Сергей Никифорович взял оружие, повертел.
– Обычная «рассекуха».
– Вот именно. Любимое оружие московских б-бандитов, с успехом вытесняет из их арсенала «финку». Такой нож позволяет наносить режущий удар без размаха, исподтишка. Раскрывают его за спиной, потихоньку вынимая из рукава, чтобы не видела жертва. Бьют, держа в закрытом кулаке рукояткой к большому пальцу. Дайте-ка сюда. Покажу, как это делается.
Он сделал быстрое движение рукой из-за спины – Субботин от неожиданности согнулся пополам.
– Остается характерная рана, мелкая у края пенетрации и постепенно углубляющаяся к месту изъятия. То есть противоположного рисунка сравнительно с ударом харакири, когда клинок сначала глубоко вонзают, а потом рывком, наискось, выдергивают. Еще раз повторяю, что сделать себе разрез такой протяженности, как у Лимбаха, смог бы только самурай невероятной выдержки, долго ставивший руку. Обыкновенно у японского самоубийцы хватало силы воли лишь вонзить в себя кинжал, после чего секундант немедленно отсекал бедняге г-голову. – Фандорин укоризненно смотрел на бывшего питомца. – Скажите мне, Сергей Никифорович, откуда у гусарского корнета бандитский нож?
– Не знаю. Купил по случаю. Возможно, именно для этой цели, польстившись на остроту лезвия, – ответил поколебленный, но еще не переубежденный Субботин. – Позволю себе напомнить о надписи на двери. – Он показал на кровавые буквы «Ли». – Если это не начало имени той, из-за которой молодой человек решил уйти из жизни, то что же?
– У меня есть предположение, но сначала давайте зададим кое-какие вопросы свидетелям. Самое время.

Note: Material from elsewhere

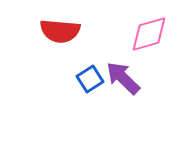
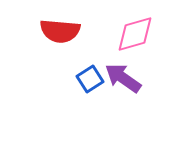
pink diamond: moved 14 px left
purple arrow: rotated 9 degrees counterclockwise
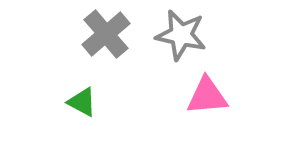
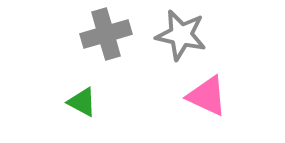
gray cross: rotated 24 degrees clockwise
pink triangle: rotated 30 degrees clockwise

В артистическом фойе ждали Элиза и режиссер с помощником. Первую попросил задержаться следователь; Штерна и Девяткина – Фандорин.
Субботин послал за ними полицейского. Но тот привел только актрису и ассистента.
– Ной Ноевич рассердился и уехал, – объяснил Девяткин. – Действительно, неудобно, господа. Такой человек, а его, будто мелкого воришку, заставляют ждать вызова. Я могу ответить на любые вопросы, касающиеся распорядка, режима, устройства уборных и всего прочего. Это моя компетенция.
– Как вы себя чувствуете? – спросил Фандорин актрису.
Она была очень бледна, с опухшими глазами. Прическа гейши сбилась вбок, на широких рукавах кимоно виднелись следы туши – должно быть, Элиза утирала слезы. Лицо, впрочем, было чисто вымыто, грима на нем не осталось.
– Благодарю, я чувствую себя лучше, – тихо ответила она. – Со мной почти все время была Симочка. Помогла мне привести себя в порядок, а то я была похожа на ведьму, вся в черных разводах… Сима ушла полчаса назад, ее вызвался проводить господин Маса.
– П-понятно.
Взревновал меня к Субботину, догадался Эраст Петрович. Ну и черт с ним. Пусть утешается со своей Клубникиной, обойдемся.
– Два вопроса, сударыня, – перешел он на деловой тон. – Первый: ручка была такой и прежде?
Эраст Петрович показал на внутреннюю сторону двери. Медная скоба была немного погнута.
Но Элиза, кажется, видела только следы крови. Она зажмурилась, слабым голосом произнесла:
– Я… не знаю… Не помню…
– Я помню, – заявил Девяткин. – Ручка была в полном порядке. А что это тут написано?
– Об этом б-будет мой второй вопрос. Госпожа Луантэн, называл ли вас когда-нибудь покойный «Лизой»? – Эраст Петрович постарался, чтобы вопрос прозвучал совершенно нейтрально.
– Нет. Меня никто так не называет. Давно.
– Может быть, в минуты… интимности? – Интонация спрашивающего стал еще суше. – Прошу вас быть откровенной. Это очень важно.
Ее шеки порозовели, глаза гневно сверкнули.